Im dritten Abschnitt des Buches geht es um die Wahrnehmung von Instrumenten der transitional justice. Am bekannten Beispiel der Aktivitäten des IStGH in Uganda zeigen Chrisje und Kees Brants sowie Lauren Gould, wie die komplizierte Ausgangslage, dann aber auch das Auftreten der Vertreter des IStGH selbst ein sowohl in Uganda selbst wie in der medialen Wahrnehmung der „Weltöffentlichkeit“ sehr widersprüchliches Image des Gerichtshofs geschaffen haben. Die AutorInnen übernehmen nicht die pauschale oft heftige Kritik an der Intervention des IStGH in Uganda, sondern zeigen auf, wie der Anspruch des Gerichts auf eine unabhängige Rechtsprechung durch seine begrenzten eigenen Möglichkeiten, aber auch die divergierenden Interessen und damit verbundenen Interpretationen seiner Arbeit in Uganda kaum Chancen auf Verwirklichung hatte. Ein weiterer Beitrag beschäftigt sich mit dem Image des Jugoslawiengerichtshofs in der betroffenen Region. Die herangezogenen empirischen Daten und Interviews führen zu dem wenig überraschenden Ergebnis, dass dieses Image sehr unterschiedlich je nach der ethnischen Zugehörigkeit und dem Empfinden, auf der Verlierer- oder Gewinnerseite zu stehen, geprägt ist.

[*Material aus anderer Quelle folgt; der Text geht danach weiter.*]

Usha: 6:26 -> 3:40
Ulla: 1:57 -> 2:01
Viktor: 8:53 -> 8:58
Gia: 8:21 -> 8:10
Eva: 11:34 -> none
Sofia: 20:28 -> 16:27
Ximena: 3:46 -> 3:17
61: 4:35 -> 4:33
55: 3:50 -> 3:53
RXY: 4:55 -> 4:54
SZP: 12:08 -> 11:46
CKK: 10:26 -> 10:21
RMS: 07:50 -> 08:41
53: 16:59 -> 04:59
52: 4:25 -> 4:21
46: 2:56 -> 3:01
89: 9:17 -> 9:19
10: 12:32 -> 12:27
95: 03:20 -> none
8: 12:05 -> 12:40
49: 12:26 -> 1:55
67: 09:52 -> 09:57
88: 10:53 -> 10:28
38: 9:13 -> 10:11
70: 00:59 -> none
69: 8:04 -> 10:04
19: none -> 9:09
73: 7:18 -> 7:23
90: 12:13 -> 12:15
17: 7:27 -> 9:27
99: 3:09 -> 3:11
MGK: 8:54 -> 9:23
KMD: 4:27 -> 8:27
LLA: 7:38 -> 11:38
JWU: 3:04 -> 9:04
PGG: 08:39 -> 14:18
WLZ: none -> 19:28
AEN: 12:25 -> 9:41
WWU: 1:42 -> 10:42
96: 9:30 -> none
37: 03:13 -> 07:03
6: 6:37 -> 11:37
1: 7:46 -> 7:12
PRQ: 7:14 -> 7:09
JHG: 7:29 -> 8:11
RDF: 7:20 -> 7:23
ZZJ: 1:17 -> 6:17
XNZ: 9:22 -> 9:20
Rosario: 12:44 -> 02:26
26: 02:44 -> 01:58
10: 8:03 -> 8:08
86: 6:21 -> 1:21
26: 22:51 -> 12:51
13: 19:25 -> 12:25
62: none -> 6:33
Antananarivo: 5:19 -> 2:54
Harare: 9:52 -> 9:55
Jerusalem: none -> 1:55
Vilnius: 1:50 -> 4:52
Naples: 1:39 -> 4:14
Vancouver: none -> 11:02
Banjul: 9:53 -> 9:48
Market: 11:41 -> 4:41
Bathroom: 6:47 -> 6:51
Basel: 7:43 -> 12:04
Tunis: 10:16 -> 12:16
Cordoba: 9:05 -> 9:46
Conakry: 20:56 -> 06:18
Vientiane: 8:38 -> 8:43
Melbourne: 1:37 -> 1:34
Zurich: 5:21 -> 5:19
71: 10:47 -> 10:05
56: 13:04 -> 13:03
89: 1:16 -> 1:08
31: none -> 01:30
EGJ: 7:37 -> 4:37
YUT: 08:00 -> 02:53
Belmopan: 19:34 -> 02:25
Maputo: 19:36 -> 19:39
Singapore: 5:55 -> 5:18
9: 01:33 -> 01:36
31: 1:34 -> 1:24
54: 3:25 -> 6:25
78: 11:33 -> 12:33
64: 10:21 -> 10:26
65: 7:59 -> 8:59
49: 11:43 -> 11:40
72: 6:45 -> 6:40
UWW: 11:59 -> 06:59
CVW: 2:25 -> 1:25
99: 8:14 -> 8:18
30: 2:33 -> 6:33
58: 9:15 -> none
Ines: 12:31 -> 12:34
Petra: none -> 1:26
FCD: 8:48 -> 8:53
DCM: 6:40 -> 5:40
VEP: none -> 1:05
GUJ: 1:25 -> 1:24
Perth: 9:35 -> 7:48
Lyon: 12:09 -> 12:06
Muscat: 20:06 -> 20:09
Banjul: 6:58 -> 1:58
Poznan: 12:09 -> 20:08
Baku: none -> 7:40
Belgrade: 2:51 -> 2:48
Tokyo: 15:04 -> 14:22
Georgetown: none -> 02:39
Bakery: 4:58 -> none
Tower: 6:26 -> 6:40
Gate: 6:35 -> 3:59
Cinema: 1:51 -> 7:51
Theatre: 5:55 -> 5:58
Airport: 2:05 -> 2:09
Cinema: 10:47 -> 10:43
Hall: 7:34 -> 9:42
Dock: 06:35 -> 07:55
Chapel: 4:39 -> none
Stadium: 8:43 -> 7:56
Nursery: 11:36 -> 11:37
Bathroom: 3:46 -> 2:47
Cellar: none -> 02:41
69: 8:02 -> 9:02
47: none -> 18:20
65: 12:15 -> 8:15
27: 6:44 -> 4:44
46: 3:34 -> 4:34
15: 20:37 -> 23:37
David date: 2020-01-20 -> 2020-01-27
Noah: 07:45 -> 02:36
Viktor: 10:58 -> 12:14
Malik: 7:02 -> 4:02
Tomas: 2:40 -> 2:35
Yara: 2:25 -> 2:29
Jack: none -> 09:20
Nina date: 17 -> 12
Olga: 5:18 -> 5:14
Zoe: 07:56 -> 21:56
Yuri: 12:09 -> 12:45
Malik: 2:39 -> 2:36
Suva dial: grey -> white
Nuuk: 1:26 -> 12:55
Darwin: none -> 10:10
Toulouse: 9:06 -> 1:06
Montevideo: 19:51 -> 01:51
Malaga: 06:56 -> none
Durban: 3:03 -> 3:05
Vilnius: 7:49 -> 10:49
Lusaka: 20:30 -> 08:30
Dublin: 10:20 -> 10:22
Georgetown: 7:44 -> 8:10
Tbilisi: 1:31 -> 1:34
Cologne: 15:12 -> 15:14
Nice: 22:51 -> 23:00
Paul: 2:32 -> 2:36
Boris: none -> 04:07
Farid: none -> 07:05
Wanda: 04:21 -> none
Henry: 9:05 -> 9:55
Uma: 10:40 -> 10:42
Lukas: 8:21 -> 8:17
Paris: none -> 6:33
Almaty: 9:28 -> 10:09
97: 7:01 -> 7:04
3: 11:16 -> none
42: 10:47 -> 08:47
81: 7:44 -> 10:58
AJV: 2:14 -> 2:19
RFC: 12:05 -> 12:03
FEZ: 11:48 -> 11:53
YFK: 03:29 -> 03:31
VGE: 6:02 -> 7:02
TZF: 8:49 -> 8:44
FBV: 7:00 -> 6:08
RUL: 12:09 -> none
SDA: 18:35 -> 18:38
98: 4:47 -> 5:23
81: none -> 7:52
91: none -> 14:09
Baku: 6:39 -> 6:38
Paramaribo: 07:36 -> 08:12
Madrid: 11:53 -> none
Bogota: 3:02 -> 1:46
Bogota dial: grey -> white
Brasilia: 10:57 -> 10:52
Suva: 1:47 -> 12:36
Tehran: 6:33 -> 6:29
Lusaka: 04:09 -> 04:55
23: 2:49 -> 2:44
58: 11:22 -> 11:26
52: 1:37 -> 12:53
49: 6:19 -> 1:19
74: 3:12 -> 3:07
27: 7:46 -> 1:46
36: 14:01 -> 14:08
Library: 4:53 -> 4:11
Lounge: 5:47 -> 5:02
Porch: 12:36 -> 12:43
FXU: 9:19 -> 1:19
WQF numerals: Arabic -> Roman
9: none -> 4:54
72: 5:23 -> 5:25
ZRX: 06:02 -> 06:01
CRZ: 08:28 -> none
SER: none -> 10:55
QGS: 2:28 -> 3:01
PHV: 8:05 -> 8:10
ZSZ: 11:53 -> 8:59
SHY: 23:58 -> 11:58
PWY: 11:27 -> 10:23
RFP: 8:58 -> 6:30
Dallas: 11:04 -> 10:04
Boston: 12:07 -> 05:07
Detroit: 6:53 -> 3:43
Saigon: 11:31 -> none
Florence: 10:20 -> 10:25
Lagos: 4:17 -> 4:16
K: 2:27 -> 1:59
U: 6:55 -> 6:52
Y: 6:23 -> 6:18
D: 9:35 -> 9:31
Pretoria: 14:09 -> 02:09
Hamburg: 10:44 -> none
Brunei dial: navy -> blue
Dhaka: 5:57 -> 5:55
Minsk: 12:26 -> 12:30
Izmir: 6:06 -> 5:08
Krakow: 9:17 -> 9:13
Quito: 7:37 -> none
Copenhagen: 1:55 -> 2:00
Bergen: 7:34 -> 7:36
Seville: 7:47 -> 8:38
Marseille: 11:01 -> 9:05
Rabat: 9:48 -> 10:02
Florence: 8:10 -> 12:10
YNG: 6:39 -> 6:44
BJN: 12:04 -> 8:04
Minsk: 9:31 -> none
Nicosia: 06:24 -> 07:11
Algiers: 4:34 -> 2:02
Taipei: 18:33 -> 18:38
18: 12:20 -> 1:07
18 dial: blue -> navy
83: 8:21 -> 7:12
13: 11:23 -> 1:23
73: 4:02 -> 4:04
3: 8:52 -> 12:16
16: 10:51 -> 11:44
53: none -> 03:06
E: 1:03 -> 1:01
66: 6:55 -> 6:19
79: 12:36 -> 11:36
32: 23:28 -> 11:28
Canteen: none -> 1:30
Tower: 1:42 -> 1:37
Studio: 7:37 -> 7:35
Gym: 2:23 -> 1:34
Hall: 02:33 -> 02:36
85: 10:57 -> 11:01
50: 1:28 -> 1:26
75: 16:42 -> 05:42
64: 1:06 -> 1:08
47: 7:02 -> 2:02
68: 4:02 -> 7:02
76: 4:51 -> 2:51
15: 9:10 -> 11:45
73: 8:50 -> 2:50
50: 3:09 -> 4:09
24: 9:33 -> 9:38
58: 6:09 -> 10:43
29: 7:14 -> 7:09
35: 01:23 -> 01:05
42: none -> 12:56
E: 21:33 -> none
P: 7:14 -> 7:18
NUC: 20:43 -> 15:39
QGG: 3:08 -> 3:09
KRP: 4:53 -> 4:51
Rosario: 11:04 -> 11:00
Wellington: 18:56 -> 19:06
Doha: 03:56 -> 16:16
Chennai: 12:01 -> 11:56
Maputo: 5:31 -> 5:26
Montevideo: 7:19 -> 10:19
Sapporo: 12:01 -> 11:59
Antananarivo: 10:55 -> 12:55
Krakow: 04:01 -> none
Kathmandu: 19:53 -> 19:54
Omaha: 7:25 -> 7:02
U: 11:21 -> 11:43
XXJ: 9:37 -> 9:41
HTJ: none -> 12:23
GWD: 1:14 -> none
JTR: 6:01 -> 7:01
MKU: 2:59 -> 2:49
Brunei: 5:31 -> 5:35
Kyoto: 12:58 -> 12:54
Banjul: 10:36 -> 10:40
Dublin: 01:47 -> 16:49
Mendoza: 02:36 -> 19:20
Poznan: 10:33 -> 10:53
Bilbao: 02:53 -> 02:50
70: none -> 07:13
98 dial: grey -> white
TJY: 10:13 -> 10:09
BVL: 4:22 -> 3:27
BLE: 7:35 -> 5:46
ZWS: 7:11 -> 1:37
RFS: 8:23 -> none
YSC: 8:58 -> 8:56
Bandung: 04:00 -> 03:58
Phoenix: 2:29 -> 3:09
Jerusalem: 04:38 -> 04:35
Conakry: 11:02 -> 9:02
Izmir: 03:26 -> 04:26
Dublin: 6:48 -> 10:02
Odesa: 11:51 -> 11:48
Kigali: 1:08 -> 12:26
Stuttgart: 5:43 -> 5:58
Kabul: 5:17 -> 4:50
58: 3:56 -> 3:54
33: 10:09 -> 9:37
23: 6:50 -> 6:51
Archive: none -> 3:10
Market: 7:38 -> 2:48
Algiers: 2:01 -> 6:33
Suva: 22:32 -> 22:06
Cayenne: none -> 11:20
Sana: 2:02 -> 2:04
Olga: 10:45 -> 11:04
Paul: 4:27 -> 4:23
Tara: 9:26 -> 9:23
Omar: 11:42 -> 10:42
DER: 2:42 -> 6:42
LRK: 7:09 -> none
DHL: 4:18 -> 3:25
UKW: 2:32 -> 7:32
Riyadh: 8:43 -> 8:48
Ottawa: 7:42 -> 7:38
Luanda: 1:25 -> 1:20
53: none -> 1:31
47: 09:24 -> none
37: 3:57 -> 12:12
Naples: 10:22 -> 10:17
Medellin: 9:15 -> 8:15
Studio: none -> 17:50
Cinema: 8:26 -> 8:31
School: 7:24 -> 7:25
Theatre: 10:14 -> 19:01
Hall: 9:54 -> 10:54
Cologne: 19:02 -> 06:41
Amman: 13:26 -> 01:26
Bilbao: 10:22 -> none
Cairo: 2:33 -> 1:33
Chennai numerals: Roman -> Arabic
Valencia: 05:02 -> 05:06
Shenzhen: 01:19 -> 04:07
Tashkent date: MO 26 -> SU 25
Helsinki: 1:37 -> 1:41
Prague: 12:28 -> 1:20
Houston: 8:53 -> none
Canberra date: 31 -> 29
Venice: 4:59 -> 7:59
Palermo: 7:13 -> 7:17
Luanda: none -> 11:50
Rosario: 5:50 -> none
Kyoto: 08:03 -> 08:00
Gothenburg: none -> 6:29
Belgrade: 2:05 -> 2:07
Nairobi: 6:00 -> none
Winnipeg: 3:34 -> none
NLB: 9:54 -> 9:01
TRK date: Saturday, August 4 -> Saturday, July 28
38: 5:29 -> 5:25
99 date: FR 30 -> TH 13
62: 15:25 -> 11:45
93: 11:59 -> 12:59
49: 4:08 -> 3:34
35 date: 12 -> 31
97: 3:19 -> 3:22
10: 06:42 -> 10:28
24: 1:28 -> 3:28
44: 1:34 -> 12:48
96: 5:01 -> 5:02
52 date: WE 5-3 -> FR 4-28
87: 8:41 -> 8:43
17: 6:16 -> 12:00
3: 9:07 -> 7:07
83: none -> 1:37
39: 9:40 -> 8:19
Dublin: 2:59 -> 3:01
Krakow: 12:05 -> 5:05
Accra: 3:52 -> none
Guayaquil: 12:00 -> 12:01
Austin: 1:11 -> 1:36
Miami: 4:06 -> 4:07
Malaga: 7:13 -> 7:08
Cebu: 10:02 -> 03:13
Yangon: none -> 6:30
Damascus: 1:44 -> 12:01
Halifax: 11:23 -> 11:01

Auf ganz andere Weise stellt Ton Liefaard im dritten Beitrag dieses Abschnitts die Frage nach dem Image. Er beschäftigt sich mit dem Bild, das humanitäre Organisationen, die Öffentlichkeit im Allgemeinen und nicht zuletzt das Völkerrecht von Kindersoldaten haben. Kindersoldaten nur als Opfer zu sehen, so sein analytisch gut begründetes und differenziertes Plädoyer, wird weder den betreffenden Kindern noch der Realität insgesamt gerecht. So wie das moderne Bild, das etwa die Kinderrechtskonvention von Kindern und Jugendlichen als autonomen Menschenrechtsträgern und nicht nur Objekten von Fürsorge hat, müssen Kindersoldaten jedenfalls auch als Subjekte gesehen werden, die wenn auch oft in extrem engem Rahmen, fähig sind, Entscheidungen zu treffen. Nur so, sagt Liefaard und bindet seine Argumentation damit zugleich in den Diskurs über transitional justice ein, ist auch ihre Resozialisierung und Reintegration nach Ende des Konflikts möglich.
Im vierten und letzten Abschnitt des Buches geht es um künstlerische Auseinandersetzung mit Großverbrechen. Am Anfang steht ein seltsamer Aufsatz von Dina Siegel über „Wagner in Israel“, der nicht nur auf dünnen Faktenfüßen steht, sondern sich in lockeren Assoziationsketten auch mehrmals zu kaum nachvollziehbaren Sentenzen versteigt, so wenn die Autorin etwa das – gesetzlich nicht, aber politisch de facto existierende – „Wagner-Verbot“ in Israel mit der Verfolgung „entarteter Musik“ in Nazi-Deutschland vergleicht. Um einen Bezug zum Diskurs über transitional justice bemüht sie sich gar nicht erst.
Die beiden anderen Beiträge dieses Abschnitts setzen sich mit den ideologischen Gehalten von Filmen über den Genozid 1994 in Ruanda und mit literarischen Verarbeitungen der Teilung Britisch-Indiens in Indien und Pakistan 1947 auseinander und machen deutlich, dass die in solchen künstlerischen Verarbeitungen der Verbrechen gewählten Perspektiven unter Umständen nachhaltiger wirken als offizielle Diskurse und Erinnerungspolitiken.
Unterm Strich finden sich in dem Band etliche sehr anregende Aufsätze. Nach einem roten Faden einer Diskussion von Transitional Justice sollte man nicht suchen.